§ **Task objective**
From the line containing "Accept All Cookies" to the very last line of the data below, transcribe everything exactly and nothing more.

§ **Supplied entries**
>>>>
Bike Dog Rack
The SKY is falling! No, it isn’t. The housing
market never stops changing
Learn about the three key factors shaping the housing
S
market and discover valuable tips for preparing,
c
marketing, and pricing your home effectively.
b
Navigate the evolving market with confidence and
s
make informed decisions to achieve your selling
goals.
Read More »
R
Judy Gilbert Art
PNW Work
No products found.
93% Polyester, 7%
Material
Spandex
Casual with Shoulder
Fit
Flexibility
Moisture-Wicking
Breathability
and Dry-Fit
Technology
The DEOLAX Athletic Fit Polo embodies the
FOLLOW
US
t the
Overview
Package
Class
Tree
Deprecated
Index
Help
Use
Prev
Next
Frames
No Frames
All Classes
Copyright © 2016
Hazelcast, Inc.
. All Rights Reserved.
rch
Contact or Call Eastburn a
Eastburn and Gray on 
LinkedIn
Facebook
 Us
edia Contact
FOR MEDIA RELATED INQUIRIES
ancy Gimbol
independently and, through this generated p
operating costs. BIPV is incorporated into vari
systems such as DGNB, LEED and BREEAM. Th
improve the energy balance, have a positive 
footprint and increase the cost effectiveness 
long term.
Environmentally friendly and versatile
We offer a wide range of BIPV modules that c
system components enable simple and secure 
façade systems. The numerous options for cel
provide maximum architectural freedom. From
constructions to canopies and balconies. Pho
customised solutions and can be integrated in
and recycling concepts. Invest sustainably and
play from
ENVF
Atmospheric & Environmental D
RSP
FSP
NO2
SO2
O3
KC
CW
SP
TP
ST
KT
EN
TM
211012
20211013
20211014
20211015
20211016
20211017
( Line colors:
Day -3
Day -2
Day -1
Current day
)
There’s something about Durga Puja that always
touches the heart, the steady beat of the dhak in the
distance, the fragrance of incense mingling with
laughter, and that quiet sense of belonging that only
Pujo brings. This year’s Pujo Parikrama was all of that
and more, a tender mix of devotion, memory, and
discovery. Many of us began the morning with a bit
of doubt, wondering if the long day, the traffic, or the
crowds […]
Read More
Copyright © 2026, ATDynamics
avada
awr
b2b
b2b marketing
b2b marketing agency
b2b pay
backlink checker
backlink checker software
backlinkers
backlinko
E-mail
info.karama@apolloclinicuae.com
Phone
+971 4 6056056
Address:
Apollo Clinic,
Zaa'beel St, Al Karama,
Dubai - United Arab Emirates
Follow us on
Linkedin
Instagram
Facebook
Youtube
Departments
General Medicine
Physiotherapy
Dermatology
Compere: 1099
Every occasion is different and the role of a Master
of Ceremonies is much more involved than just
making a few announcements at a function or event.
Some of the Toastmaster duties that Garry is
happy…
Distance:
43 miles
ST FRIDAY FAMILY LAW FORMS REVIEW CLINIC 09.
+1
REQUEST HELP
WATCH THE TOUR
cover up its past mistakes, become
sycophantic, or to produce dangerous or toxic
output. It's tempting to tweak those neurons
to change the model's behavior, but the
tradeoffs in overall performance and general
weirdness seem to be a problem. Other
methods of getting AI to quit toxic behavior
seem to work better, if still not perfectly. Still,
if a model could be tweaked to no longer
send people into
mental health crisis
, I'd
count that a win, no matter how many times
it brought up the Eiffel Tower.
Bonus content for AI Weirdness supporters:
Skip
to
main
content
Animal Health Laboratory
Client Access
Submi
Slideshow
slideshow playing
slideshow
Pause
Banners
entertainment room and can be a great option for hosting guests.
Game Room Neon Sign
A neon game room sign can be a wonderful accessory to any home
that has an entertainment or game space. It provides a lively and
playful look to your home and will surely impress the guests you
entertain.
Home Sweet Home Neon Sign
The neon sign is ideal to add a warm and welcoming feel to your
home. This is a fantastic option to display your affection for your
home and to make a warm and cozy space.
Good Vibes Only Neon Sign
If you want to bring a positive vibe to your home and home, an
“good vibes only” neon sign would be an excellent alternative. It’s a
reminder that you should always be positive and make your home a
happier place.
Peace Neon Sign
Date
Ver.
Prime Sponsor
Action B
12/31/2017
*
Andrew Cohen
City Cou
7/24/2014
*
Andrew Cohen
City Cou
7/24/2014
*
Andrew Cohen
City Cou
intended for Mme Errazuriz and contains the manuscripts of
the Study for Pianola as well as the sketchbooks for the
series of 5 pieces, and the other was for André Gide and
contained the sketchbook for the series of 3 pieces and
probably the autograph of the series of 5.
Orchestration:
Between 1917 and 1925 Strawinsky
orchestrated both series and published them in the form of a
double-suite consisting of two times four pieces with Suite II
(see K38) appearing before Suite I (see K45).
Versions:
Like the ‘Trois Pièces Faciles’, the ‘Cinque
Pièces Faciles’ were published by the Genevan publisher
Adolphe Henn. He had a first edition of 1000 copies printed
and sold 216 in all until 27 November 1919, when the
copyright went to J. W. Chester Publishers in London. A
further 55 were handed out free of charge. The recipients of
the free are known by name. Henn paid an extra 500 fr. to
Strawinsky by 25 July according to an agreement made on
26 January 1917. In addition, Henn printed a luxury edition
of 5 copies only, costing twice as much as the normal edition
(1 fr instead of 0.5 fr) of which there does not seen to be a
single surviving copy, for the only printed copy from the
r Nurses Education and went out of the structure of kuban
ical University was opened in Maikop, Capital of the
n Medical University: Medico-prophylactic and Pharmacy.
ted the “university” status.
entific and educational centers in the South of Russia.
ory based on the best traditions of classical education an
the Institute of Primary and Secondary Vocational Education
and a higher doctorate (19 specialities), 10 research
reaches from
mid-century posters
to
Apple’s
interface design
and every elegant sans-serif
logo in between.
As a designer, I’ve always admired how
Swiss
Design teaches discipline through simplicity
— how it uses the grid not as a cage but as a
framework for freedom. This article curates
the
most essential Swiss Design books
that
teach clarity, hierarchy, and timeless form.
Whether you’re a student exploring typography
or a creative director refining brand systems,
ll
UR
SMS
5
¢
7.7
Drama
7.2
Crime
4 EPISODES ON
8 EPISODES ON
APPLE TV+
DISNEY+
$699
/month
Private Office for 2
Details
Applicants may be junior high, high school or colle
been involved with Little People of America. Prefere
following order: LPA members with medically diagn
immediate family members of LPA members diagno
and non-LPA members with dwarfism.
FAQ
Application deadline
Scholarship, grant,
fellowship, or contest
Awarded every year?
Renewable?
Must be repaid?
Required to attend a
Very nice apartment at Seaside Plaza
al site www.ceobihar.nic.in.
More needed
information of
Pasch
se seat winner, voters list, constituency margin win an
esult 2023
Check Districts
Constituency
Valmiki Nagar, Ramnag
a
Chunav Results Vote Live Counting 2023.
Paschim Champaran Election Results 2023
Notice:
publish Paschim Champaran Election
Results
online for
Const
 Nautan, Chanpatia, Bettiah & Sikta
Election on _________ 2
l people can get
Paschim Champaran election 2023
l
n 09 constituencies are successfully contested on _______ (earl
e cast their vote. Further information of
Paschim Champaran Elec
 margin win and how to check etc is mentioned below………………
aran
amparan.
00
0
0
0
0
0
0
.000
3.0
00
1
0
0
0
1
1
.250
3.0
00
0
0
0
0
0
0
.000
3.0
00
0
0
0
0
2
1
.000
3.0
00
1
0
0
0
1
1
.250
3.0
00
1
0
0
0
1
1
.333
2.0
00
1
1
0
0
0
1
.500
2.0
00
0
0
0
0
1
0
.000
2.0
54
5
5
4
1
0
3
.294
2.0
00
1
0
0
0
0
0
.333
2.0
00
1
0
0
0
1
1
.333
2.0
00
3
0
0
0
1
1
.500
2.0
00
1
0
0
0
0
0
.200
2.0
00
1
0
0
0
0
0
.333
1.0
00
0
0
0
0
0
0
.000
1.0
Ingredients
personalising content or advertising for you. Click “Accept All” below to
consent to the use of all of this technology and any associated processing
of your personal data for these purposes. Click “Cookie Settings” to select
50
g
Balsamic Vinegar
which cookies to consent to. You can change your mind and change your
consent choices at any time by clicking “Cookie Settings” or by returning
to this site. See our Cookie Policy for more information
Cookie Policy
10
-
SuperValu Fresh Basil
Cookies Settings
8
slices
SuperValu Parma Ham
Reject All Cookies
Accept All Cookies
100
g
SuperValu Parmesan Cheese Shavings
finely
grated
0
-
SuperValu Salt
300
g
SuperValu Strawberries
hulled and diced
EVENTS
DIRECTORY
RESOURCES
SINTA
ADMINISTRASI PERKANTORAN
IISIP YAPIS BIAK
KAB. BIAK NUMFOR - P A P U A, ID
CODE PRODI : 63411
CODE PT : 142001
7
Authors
<<<<
§ **Output for this task**
Accept All Cookies
100
g
SuperValu Parmesan Cheese Shavings
finely
grated
0
-
SuperValu Salt
300
g
SuperValu Strawberries
hulled and diced
EVENTS
DIRECTORY
RESOURCES
SINTA
ADMINISTRASI PERKANTORAN
IISIP YAPIS BIAK
KAB. BIAK NUMFOR - P A P U A, ID
CODE PRODI : 63411
CODE PT : 142001
7
Authors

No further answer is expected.